It's small. This thing takes portability to heart; it's so lightweight that I think the Vaultz case I use to carry it actually weighs more than the netbook.

It runs Linux. I know Linux. It's usable, it's relatively small, and commands that work on my desktop at work also work on my netbook. I now have it running the Ubuntu Netbook Remix, so it stays up to date with security fixes and again...the commands are familiar. I can use handy tricks like redirecting Secure Shell tunnels and mounting other Linux computer filesystems with sshfs, and there's no vendor-exclusivity.

This unit happens to be one of the ones that has an underside panel that unscrews to add memory. I have a 512 meg DDR2 DIMM card running at 400 Mhz. I can probably upgrade it relatively inexpensively and without needing to solder or screw around with modifications to the unit.

Once you get the hang of it, using encryption on the laptop isn't so bad. I have encrypted my home directory so that if it is stolen, someone would have to crack the password in order to gain access to my files. If I'm not logged in or didn't leave my account logged in, my files appear as gobbledygook to anyone that tries looking at my home directory contents from a boot disk.

The unit has a built-in SD Card slot. I like it because I'm frequently transferring images from my camera and video camera to my external drives. The EEE was initially using the SD slot as additional swappable storage to make up for the small 4 gig built-in drive, but I've found that it was ahead of its time with giving access to SD cards now that so many accessories store data on them and using the USB cable can entail special drivers or instructions or software to interface with the toys. Lowest common denominator tends to be more reliable. Just insert the data card and use it like a disk volume instead of farting around with your high tech sony insta-digital-camera's settings.

Then there are downsides.

My data is always with me. If my netbook dies before I make a backup or if it's stolen, I lose my primary working set of data.

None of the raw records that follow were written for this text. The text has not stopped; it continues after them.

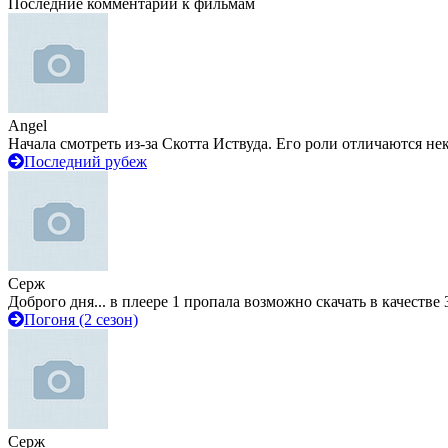
Последние комментарии к фильмам
Angel
Начала смотреть из-за Скотта Иствуда. Его роли отличаются не
Последний рубеж
Серж
Доброго дня... в плеере 1 пропала возможно скачать в качестве 
Погоня (2 сезон)
Серж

The drive in it tends to be on the slow side. I'm pretty sure this thing is using something more akin to an internal flash drive than an SSD drive because I've read information and seen video of SSD-equipped systems and they are fast compared to standard drives. this thing has a tiny amount of storage space and tends to crawl. It could very well be the sub-par specs compared to today's machines; it wouldn't be the first time I've hit bottlenecks that I didn't think were caused by a particular technology (i.e., a server that was slow and I thought it was the network getting bogged down, only to discover that indeed we've hit a point where the RAID controller and slower drives couldn't keep up with data requests!)

The battery life is sub-par. I bought a new battery thinking the old one was dying; nope, I still get around two hours of usable time on it. Very annoying, given the small screen and lack of spinning drive. The time on comparable netbooks today is closer to six hours or more. Either the battery technology on this is really crap or there's somthing quirky in the early generation 4G's.

It's small. The portability comes at a price. I wish there were some easy way of getting a virtual keyboard or a keyboard that expanded; the keys on this unit are small, and my fingers are big. I know I've brought this up before. My take is that I can almost type on it well. My error rate is definitely higher, and I am glad when I use it at home that I have a USB keyboard to plug into it so the "native" keyboard is more of a fallback while on the road. It's annoying but not a dealbreaker.

Linux was created for geeks, by geeks. It scratches personal itches, meaning that usability "papercuts", as they're called by Canonical's CEO, aren't bandaged unless a particular programmer is irritated by it enough to fix it. More often than not that means that Linux afficionados find workarounds and make excuses, saying that it's not hard to get around the issue, just do XYZ. That works well for them, but makes the Linux system look piss poor when comparing a simple, everyday task on a Mac running OS X (which is running a derivative of UNIX under the hood) and a Linux system side by side and it just works on the OS X system. I shouldn't have to use workarounds after two decades of development under Linux.

What kind of tasks? This is another papercut. I use a desktop monitor at home, an LCD panel. I plug it into the Mac, the Mac recognizes it and sets the display and refresh rates correctly. I have the monitor in front of me and the notebook on my right; on the Mac I tell it to arrange the monitor on the notebook's left and then dragged the strip on the virtual monitors to the LCD panel, turning it into my primary display. Works great. I was pleasantly surprised when I connected it up again the other day and the display came up as my primary display again, complete with doc and menu bar, with the notebook acting as a secondary display. It must have filed away some information about my LCD panel to remember my settings. Nice!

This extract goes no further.